- Original language: English
- Written by: Laura Wade (play) Jane Austen (unfinished novel)

Premiere
- Date: 3 November 2018
- Place: Minerva Theatre, Chichester

= The Watsons (play) =

2018 play by Laura Wade based on the unfinished novel by Jane Austen

The Watsons is a play by Laura Wade adapted from the unfinished novel of the same name by Jane Austen.

== Production ==
The play made its premiere at the Minerva Theatre in Chichester from 3 November to 1 December 2018. Following the production's success, it transferred to the Menier Chocolate Factory in London, running from 20 September to 16 November, 2019, with favourable reviews.

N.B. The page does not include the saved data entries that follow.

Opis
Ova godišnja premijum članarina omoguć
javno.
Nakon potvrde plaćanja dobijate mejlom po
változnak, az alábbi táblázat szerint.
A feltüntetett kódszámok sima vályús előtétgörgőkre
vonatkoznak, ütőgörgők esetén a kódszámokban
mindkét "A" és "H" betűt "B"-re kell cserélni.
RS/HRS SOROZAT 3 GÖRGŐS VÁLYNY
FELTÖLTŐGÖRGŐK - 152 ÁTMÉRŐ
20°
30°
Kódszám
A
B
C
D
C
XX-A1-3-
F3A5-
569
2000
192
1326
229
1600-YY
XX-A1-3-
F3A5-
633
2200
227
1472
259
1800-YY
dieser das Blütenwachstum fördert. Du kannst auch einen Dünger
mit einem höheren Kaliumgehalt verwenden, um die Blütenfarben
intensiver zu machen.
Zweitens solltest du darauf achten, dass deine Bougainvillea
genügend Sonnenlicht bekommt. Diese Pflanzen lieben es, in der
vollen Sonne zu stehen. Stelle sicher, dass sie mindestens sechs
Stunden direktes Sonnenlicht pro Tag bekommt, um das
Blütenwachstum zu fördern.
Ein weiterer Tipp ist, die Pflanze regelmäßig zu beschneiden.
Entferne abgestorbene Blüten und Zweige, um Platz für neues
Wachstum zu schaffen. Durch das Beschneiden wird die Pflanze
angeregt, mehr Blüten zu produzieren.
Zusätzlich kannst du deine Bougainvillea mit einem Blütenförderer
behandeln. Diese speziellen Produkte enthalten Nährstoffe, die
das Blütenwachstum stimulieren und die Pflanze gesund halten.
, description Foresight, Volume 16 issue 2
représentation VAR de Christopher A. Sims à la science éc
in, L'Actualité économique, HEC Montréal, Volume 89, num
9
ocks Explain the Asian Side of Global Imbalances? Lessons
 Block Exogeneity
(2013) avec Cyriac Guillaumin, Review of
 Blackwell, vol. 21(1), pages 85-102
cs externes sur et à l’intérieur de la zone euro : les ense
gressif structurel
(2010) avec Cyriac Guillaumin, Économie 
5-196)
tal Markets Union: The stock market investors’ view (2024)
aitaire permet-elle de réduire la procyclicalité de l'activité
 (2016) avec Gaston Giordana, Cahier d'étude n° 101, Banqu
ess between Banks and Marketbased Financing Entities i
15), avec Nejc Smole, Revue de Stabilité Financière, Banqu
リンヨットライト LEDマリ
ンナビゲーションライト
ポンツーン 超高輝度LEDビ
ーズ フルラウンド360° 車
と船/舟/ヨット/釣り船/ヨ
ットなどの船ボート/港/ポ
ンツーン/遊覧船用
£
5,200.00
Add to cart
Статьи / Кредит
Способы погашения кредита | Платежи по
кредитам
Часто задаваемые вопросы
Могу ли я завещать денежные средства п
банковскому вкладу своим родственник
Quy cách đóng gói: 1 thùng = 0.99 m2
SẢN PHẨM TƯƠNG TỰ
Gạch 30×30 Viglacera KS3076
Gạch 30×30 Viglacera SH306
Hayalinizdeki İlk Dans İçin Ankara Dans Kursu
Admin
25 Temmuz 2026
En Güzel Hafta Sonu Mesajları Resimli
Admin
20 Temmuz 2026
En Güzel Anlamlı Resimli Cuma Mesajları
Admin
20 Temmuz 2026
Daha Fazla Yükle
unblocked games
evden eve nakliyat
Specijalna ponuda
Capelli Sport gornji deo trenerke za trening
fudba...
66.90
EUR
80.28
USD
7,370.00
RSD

In the course of the play, at the point where Jane Austen’s original story breaks off, the dramatist comes onstage (played by an actor in the part of a maid) and enters into a protracted debate with the rebellious characters about how it should continue. The Guardians reviewer commented that "one of the play's many pleasures is its capacity to endlessly take us by surprise. We go in expecting a literary exercise and come out having seen a philosophical comedy". Kathryn Hughes noted in The Times Literary Supplement how the play acknowledges Luigi Pirandello's Six Characters in Search of an Author as its precursor and how the modern audience is challenged to question its own escapism in indulging in yet another Regency drama.

The script has since been published by Oberon Books. It was announced in addition that the play was due to transfer to the Harold Pinter Theatre in London's West End in May 2020. However, performances had to be cancelled due to the COVID-19 pandemic.